Our football leaders have insisted that semi-finals add “excitement”, and so the sponsors are sold on this backward format and the fans are told that a play-off at the end of the competition makes it more exciting.
It’s interesting, however, that the PLCA recognises the team that finishes with the most points at the end of the three rounds, and that team has the number one seed when qualifying for the CFU Caribbean Club Championships, not the team that wins the knockout portion.
Are you confused? Maybe, because the PLCA is confused, as well.
I have no issue with trying to make the league better, but I draw the line at this insane suggestion from a senior PLCA executive that adding the quarterfinal game will help to develop the game at that level.
I have never professed to be that smart, but it would take some convincing to get me to accept that the number three, four, five and sixth-placed teams in a 12-team league playing off against each other for a spot in the semi-final is development.

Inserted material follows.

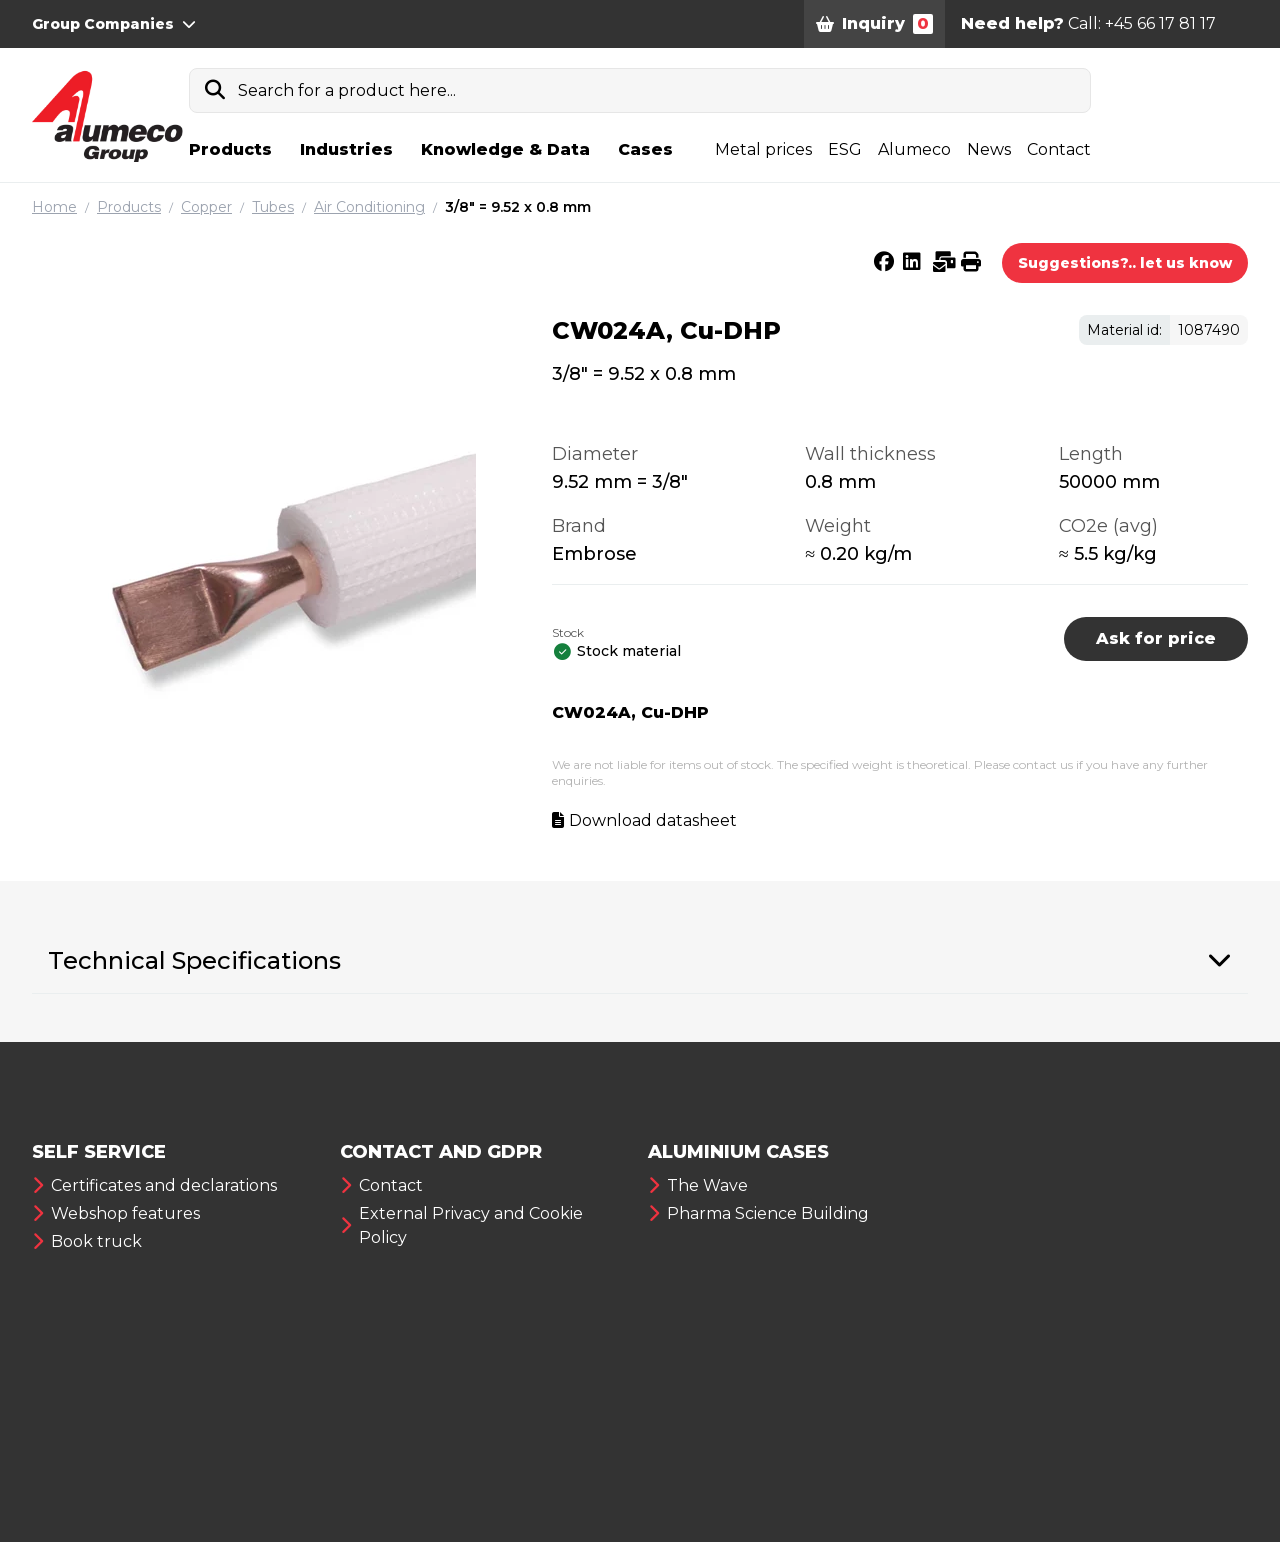  Describe the element at coordinates (845, 149) in the screenshot. I see `ESG` at that location.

Four extra games is not development. Go ahead and change format if you must, but don’t call it development, as that makes you look like you have no clue what you are doing.
Any positives from the extra round could mean those teams participating could earn more at the gates, but it will also mean having to spend more to prepare for two more games.

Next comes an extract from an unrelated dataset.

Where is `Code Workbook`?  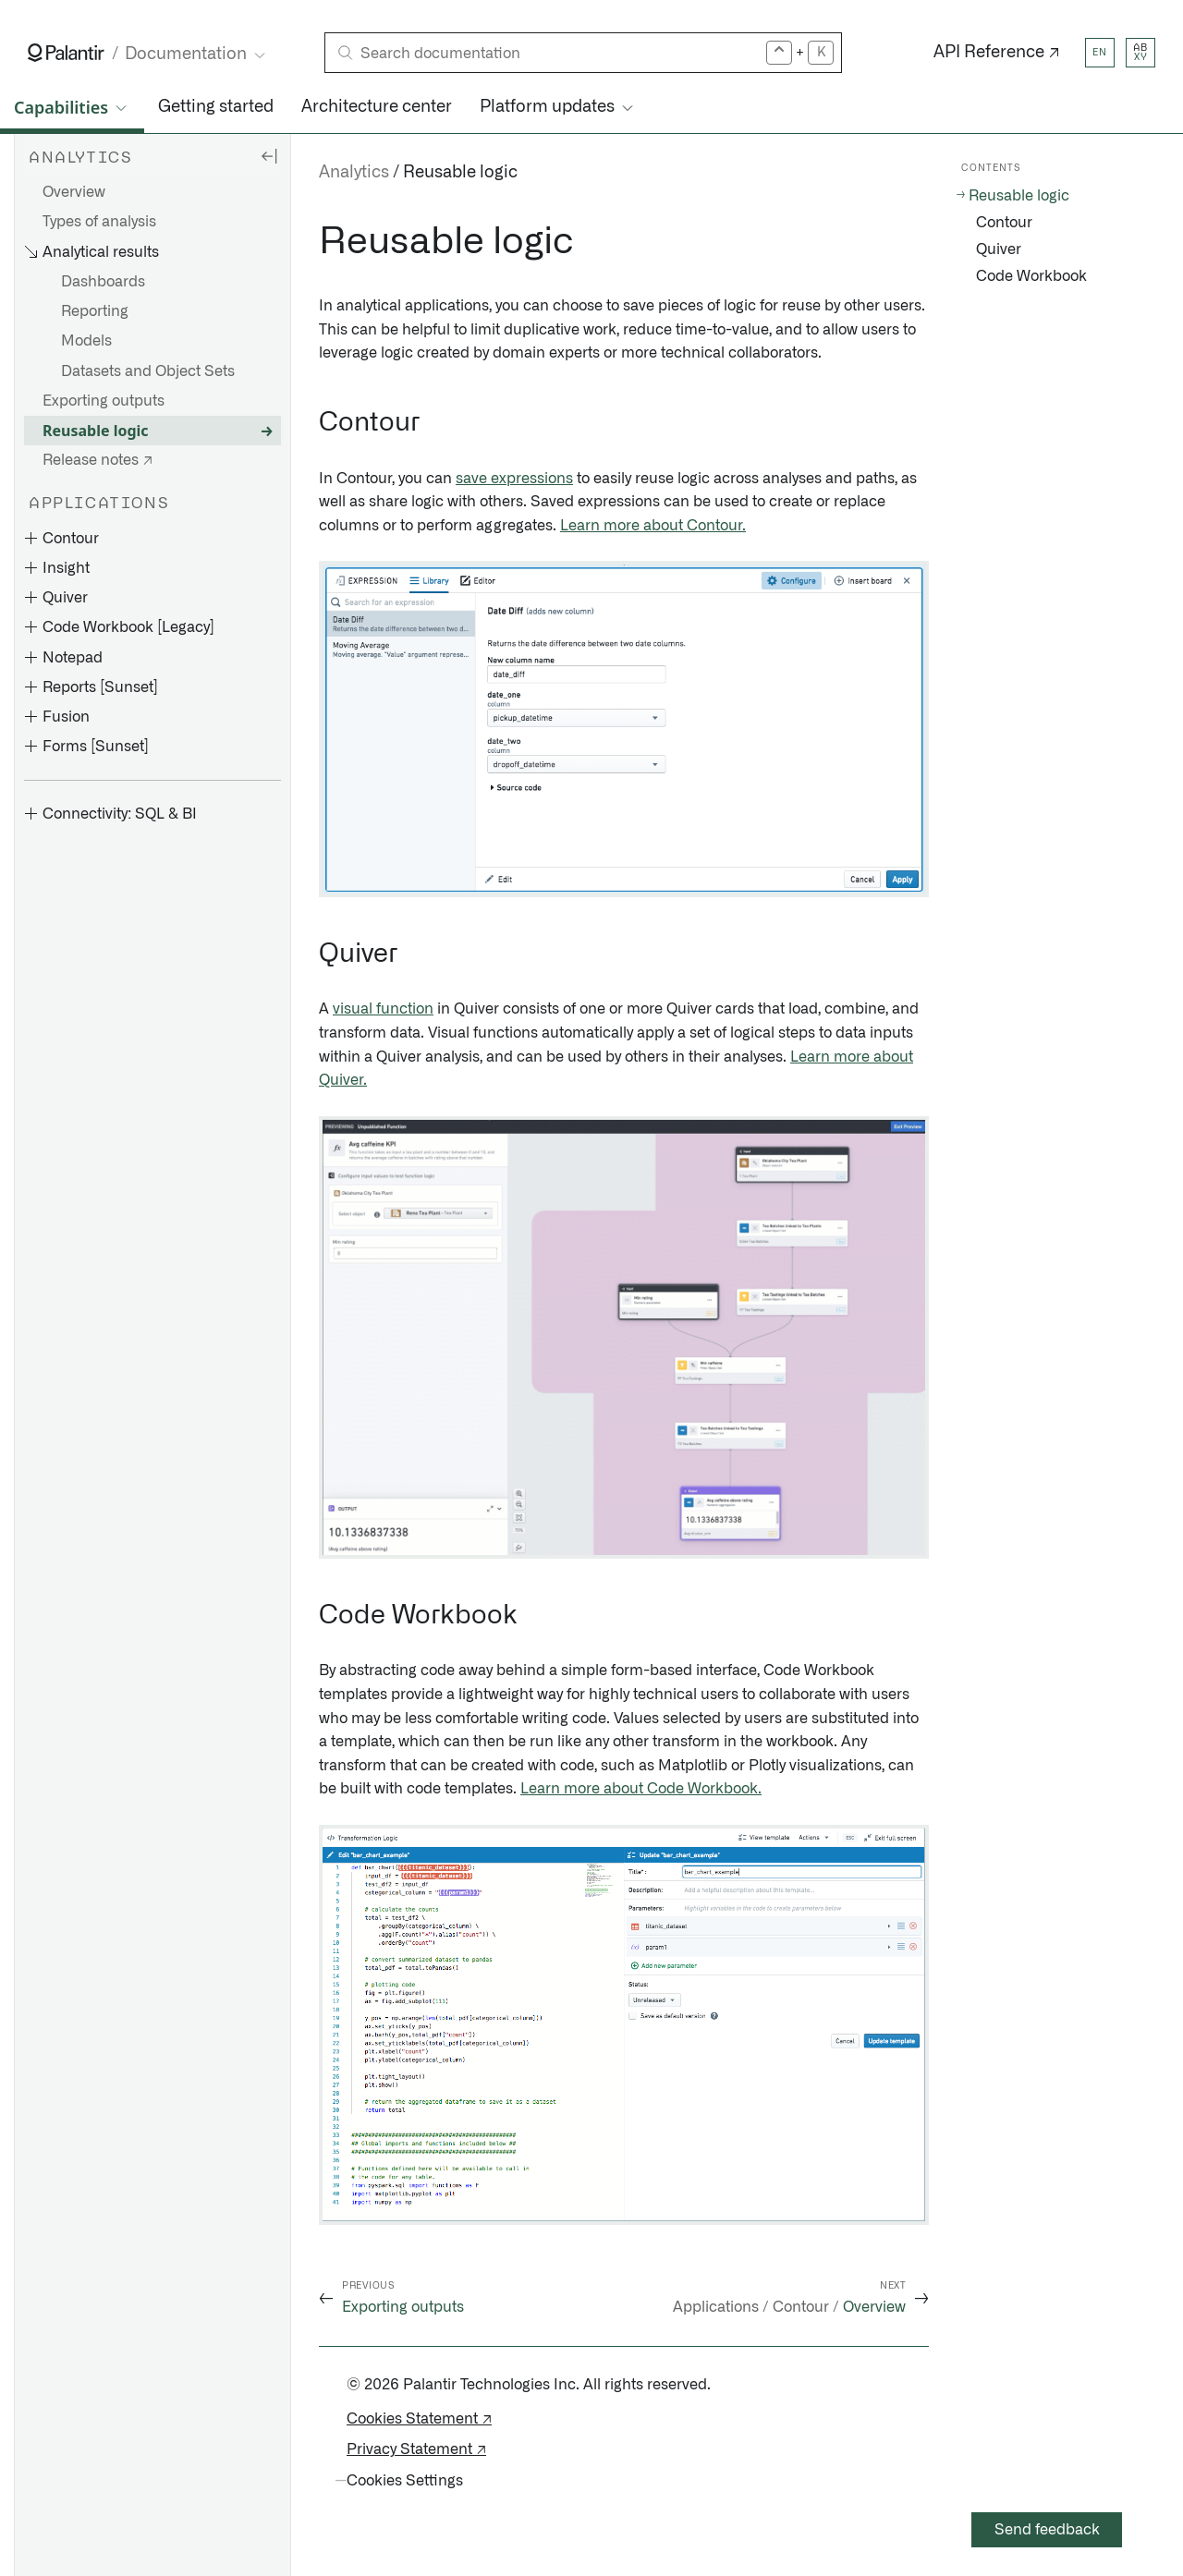
Code Workbook is located at coordinates (1031, 276).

It may go some way in preventing a practice we have seen where teams that are ‘comfortable’, that is, they have avoided relegation, from “helping” other teams avoid relegation as well.
What the PLCA needs to be doing is to work with the clubs to make the product better and more appealing.
The standard of the league, especially come February and the latter third of the league can be downright ugly, especially those teams in the lower half of the points table, some of which cannot even field a full 18 players come match time.
It is no wonder that the last few national senior coaches have not chosen too many players from the RSPL for national duties as, to be honest, there is not much from which to choose.
But that’s for a different article at another time.